La pandémie de COVID-19 a déclenché une série d’événements sans précédent. Les mesures mises en place pour contenir la propagation du virus ont bouleversé des secteurs entiers de l’économie. S’attendant à des répercussions sur leurs revenus et leur emploi, les entreprises et les ménages canadiens ont commencé à changer les montants qu’ils empruntent et la façon dont ils investissent leur épargne. Le désir généralisé de détenir davantage d’actifs liquides et d’argent comptant a déstabilisé de nombreux marchés, et les effets se sont vite propagés à l’ensemble du système financier.

Nous cherchons à savoir si les détenteurs d’obligations du gouvernement du Canada ont pu négocier efficacement sur les marchés financiers. Pour les investisseurs et les institutions du pays, ces obligations sont des titres d’épargne sûrs et liquides. Elles peuvent en outre servir de sûreté pour les opérations effectuées sur d’autres marchés, et de référence pour fixer le prix d’obligations moins liquides. Ainsi, le marché des obligations du gouvernement du Canada représente l’une des plus grandes et des plus importantes composantes du système financier.
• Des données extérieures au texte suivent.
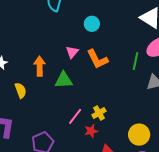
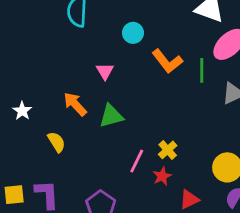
pink triangle: (72, 52) -> (105, 71), moved
orange L-shape: (97, 59) -> (167, 61), moved
orange arrow: (40, 66) -> (75, 104), turned -30

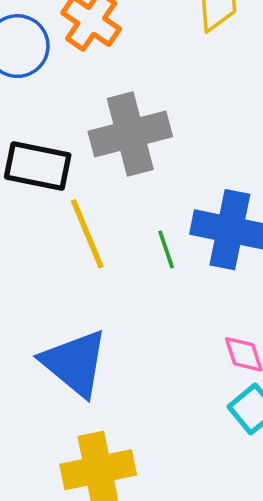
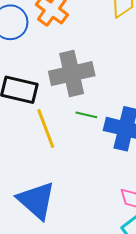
green line: (166, 250) -> (86, 115), moved, turned -60

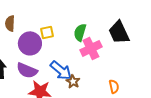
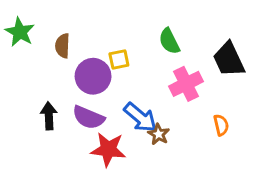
green semicircle: (80, 32) -> (169, 41), moved, turned -42
orange semicircle: (114, 86) -> (221, 125), moved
Malgré cela, la négociation de ces titres est devenue plus difficile au fil de la pandémie.

Pour illustrer ce qui s’est passé dans l’ensemble des marchés obligataires, nous examinons une obligation du gouvernement du Canada à deux ans qui a servi de référence durant cette période. Les obligations de référence jouent un rôle particulier, car le volume d’opérations sur ces titres est de loin le plus élevé et les coûts de négociation qui y sont associés sont les plus bas (Bulusu et Gungor, 2017). Une obligation du gouvernement du Canada obtient le statut d’obligation de référence après une série d’émissions échelonnées, auquel moment :

  • son encours avoisine généralement celui de l’obligation de référence courante;
  • les participants au marché modifient leurs activités de négociation en faveur de la nouvelle obligation de référence.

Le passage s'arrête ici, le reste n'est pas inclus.